Mischa Lucyshyn: Thomas Paines "Das Zeitalter der Vernunft" (#58)
Kapitel I
Über das Alte Testament (s)
Es fällt auch auf, daß das Buch von jemandem verfaßt worden sein muß, der
wissenschaftlich
gebildet war - und die Juden waren keineswegs berühmt dafür, im Gegenteil: Sie hatten keine Ahnung.
Die Anspielungen auf Objekte der Naturphilosophie sind stark und häufig und aus einem ganz anderen
Holze geschnitzt als das, was man sonst in hebräischen Büchern findet.
Die astronomischen Bezeichnungen der Pleiaden, Orion und Arcturus sind griechischen Ursprungs und
nicht hebräisch, und es gibt in der Bibel keinen einzigen Hinweis darauf, daß die Juden über Astronomie
bescheid gewußt oder diese Wissenschaft studiert haben. So gab es etwa keine Übertragung der Fach-
ausdrücke ins Hebräische, sondern man übernahm alle Namen so, wie man sie im Text vorgefunden
hatte.
Es besteht kein Zweifel daran, daß die Juden heidnische Werke in ihre Sprache übersetzt und mit
ihrer eigenen Literatur vermischt haben. Das einunddreißigste Kapitel Sprichwörter ist ein typisches Beispiel
dafür - es heißt dort, Vers 1: "Die Worte des Königs Lemuel, die Prophezeiung, die er von seiner
Mutter hatte". Das steht gleichsam als Vorwort zu den dann folgenden Sprichwörtern, die nicht
die Sprichwörter des Salomon sind, sondern die des Lemuel: Und dieser Lemuel war nicht einer der
Könige von Israel, noch von Judäa, sondern von einem anderen Land - mithin ein Heide.

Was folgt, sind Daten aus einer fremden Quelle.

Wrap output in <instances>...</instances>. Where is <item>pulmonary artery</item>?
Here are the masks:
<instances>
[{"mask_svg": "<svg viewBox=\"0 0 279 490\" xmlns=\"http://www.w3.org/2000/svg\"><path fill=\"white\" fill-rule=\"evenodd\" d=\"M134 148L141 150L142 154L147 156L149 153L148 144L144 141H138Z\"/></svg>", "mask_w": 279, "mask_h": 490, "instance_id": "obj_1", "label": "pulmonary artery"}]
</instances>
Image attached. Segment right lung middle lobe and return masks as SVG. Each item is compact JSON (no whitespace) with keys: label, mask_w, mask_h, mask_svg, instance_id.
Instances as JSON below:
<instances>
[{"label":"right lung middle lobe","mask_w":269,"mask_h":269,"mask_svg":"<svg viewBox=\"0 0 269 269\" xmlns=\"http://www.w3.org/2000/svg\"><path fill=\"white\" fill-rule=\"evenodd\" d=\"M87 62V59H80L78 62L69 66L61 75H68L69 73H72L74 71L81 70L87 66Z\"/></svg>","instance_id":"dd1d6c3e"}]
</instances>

Die Juden haben also schon dessen Sprichwörter einverleibt, und da sie nicht sagen können, wer
denn der Autor des Buches Hiob war, noch woher sie es haben, da es weiters von allen übrigen
Büchern im Alten Testament so grundverschieden ist und gar nicht mit dem Rest zusammenhängt,
hat es allen Anschein, als handelte es sich ursprünglich um ein Buch der Heiden.*
Die Bibelschreiber und ihre Zeiteinteiler, die Chronlogen, standen auch etwas verloren vor der Frage,
wo sie denn das Buch Hiob einordnen sollten - denn es enthält keine historischen Bezugspunkte oder
Hinweise, die seinen Platz in der Bibel festlegen könnten.

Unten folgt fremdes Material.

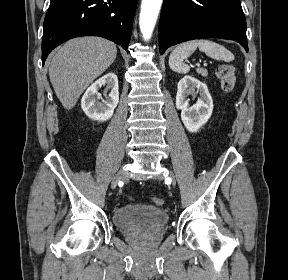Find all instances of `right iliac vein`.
Here are the masks:
<instances>
[{
	"instance_id": "obj_1",
	"label": "right iliac vein",
	"mask_w": 288,
	"mask_h": 280,
	"mask_svg": "<svg viewBox=\"0 0 288 280\" xmlns=\"http://www.w3.org/2000/svg\"><path fill=\"white\" fill-rule=\"evenodd\" d=\"M123 179H124L123 171L117 172L112 180L111 187L114 189L117 186L118 182Z\"/></svg>"
}]
</instances>
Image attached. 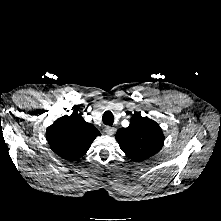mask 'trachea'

Nun wollen diese Herrschaften natürlich nicht ihre eigene Unkenntnis bloßstellen, und so haben sie
als Zeit der Handlung das Jahr 1520 vor der Geburt Christi festgelegt, also jene Zeit, während der die
Israeliten in Ägypten waren. Sie haben dafür ungefähr soviel Beweise wie ich, wenn ich behaupten wollte,
die Geschichte spielte in Wahrheit tausend Jahre früher. Es ist aber wahrscheinlich, daß das Buch
Hiob älter als alle übrigen Bücher des Alten Testaments ist. Es ist jedenfalls das einzige, das man ohne
Ärger und Abscheu lesen kann.
Wir wissen heute nichts mehr von der alten Welt der Heiden (wie man sie nennt) und wie sie
vor der Zeit der Juden ausgesehen hat: Die Juden waren sehr damit beschäftigt, den Charakter
aller übrigen Nationen anzuschwärzen und schlecht zu machen - und so nennen wir sie auch
aufgrund jüdischer Berichte Heiden.
So weit wir aber wissen, waren sie ein gerechtes und sittliches Volk, und nicht wie die Juden
süchtig nach Grausamkeit und Rachsucht: Welches Glaubensbekenntnis die Heiden hatten,
wissen wir heute nicht mehr. Es scheint eine ihrer Gewohnheiten gewesen zu sein, die Tugend
und die Sünde zu personifizieren und als Statuen oder in Bildern darzustellen - so wie wir das
heutzutage auch machen: Aber daraus folgt noch nicht, daß sie diese Statuen oder Bilder
angebetet haben - wir machen das ja auch nicht.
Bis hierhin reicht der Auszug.